Between last week’s class and this one (on the 9th of October) we saw six out of the 24 attend class on Thursday 4th – this is an excellent proportion, especially for the first week. It takes some guts to show up with so little prior experience, but they all got stuck in, and seemed to enjoy themselves. A large part of my job is taking 21st century office slaves and getting them sufficiently fit and strong to do medieval martial arts. The first of this batch to attract my attention in this regard is a tall, slim gentleman with back issues. So I spent twenty minutes or so with him after class working on posture and core strength exercises.

Day two of the beginners’ course saw one new face (who had been sick the week before) who brought with her a history of forearm tendonitis. My specialty. So we spent some time after class fixing that, with massage and wrist strength training exercises. (What on earth makes the average doctor think that strapping up a wrist for a year will actually help? Muscles that don’t get used waste away. Sure, the inflammation in the tendon dies down, but there is nothing stopping it coming back. Doh.)

The class began with the warm-up, almost exactly the same as last week’s but with less time to do more stuff. I added in our current favourite shoulder stability exercise, and cross-squats. I promised them kicking squats this week… We then went straight on to revise the four steps and four guards from last week, then I introduced them to the stick exercise– to get them to do these steps naturally and without thought.

We then gave the students the usual “a mask is not armour” speech, and showed them our utterly destroyed fencing mask – what happens when modern sports equipment meets medieval weaponry. Then I had them tapping each other gently on the mask with wooden daggers. When that was going nicely I taught them the First Master disarm, then showed it to them in the book, first the four strikes, then the five things, then the first master and his play.

I find it works best to show the beginners the technique a few times, let them try it, make a few tweaks, and get them to experience a few successful repetitions, before showing them the book. That way they recognise the images from their own experience, rather than perceive it as something new and different. Then I had them repeat exactly the same exercise having had the source, with all its Italian weirdness, explained to them. So they try to assign the new fancy names to familiar actions, not the other way round.

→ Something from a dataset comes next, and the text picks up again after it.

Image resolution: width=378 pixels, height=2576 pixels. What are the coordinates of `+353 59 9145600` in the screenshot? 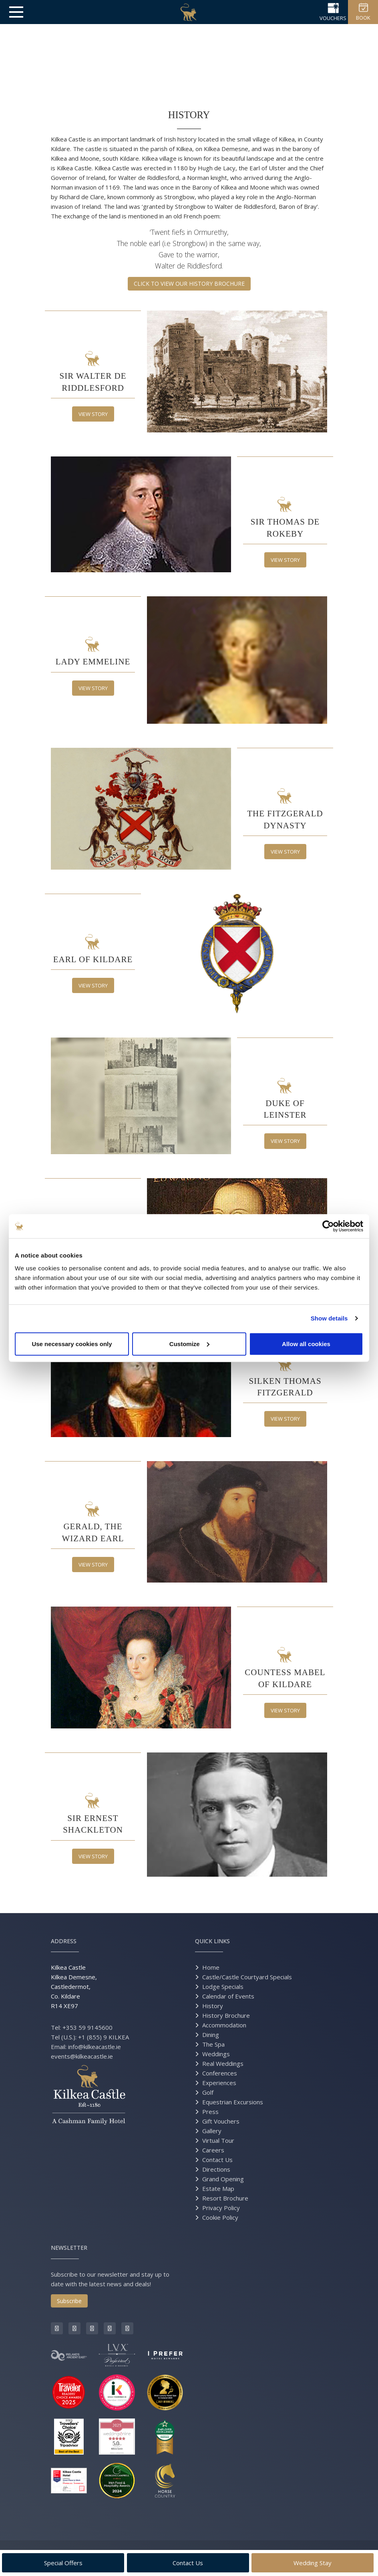 It's located at (87, 2027).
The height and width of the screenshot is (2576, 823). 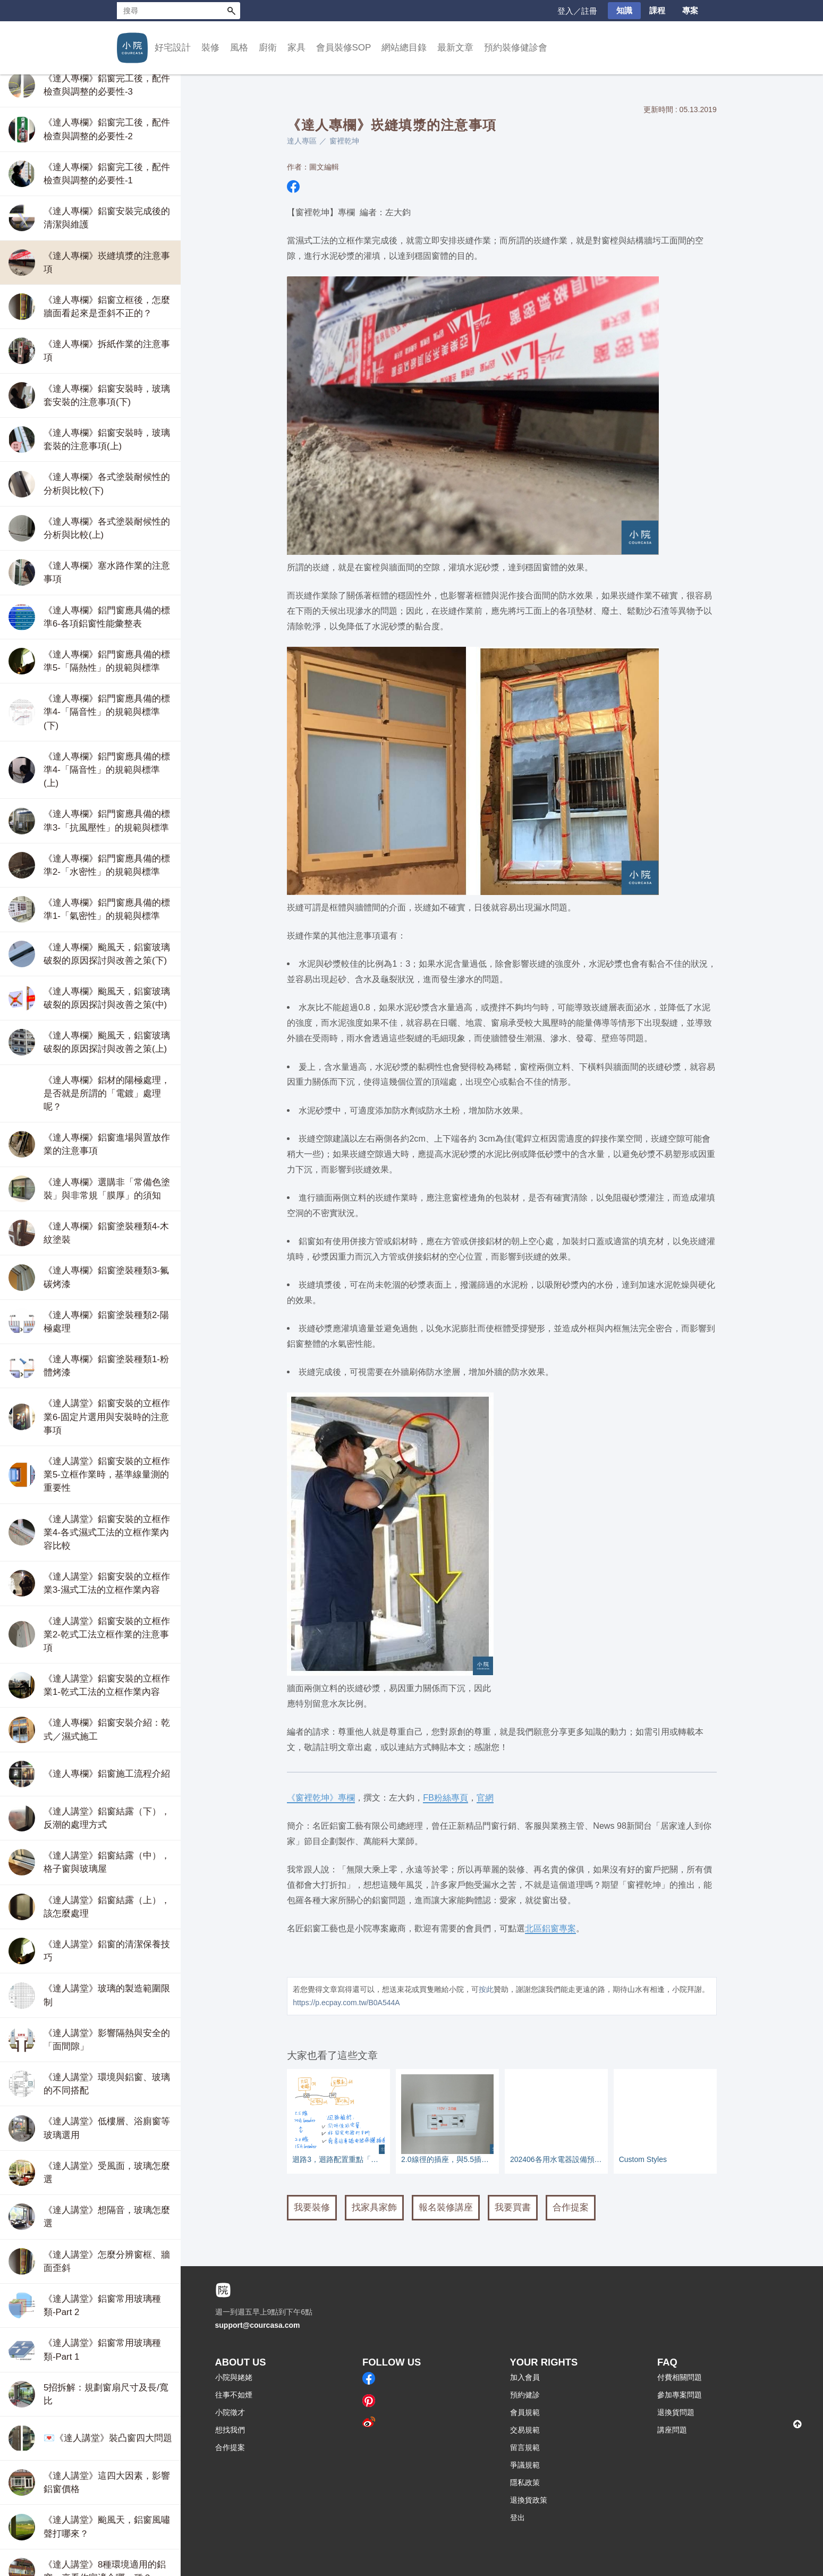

When that was going nicely I added the counter (second play first master), not least to hammer home the idea that this is not self defence- this is a medieval combat style for professional warriors., there is no moral value assigned to defence per se. The action we were doing, by modern standards, is simply murder- how to strike with a dagger despite the target’s best efforts to stop you.

This took us to 7pm, and we picked up the swords, saluted, and got busy swinging them up the hall. After that was re-familiarised, I had them think about hiding behind the sword as they strike.

I then demonstrated the cut done to the mask, by having a beginner, with whom I had never crossed swords, tap me on the mask while I practised not flinching. It is vital for them to see that they can do it safely. And that I am not asking them to do anything I would not do myself.

It would make no sense to stop there, as practising being hit is of limited value. So we added the parry from tutta porta di ferro (not that I gave them the terminology just yet). I just told them to hit the incoming sword away, middle to middle, using the edge of their sword.  And lo! we ended up at the book again having a look at the second master of the zogho largo. Literally 60 seconds or less of “look at the book, isn’t that cool” and it was “go back and do it again, now that you know what it is”.

That took us to 7.30 and the final salute, after which the President of the SHMS handed out a printed copy of the training guide to each member of the course.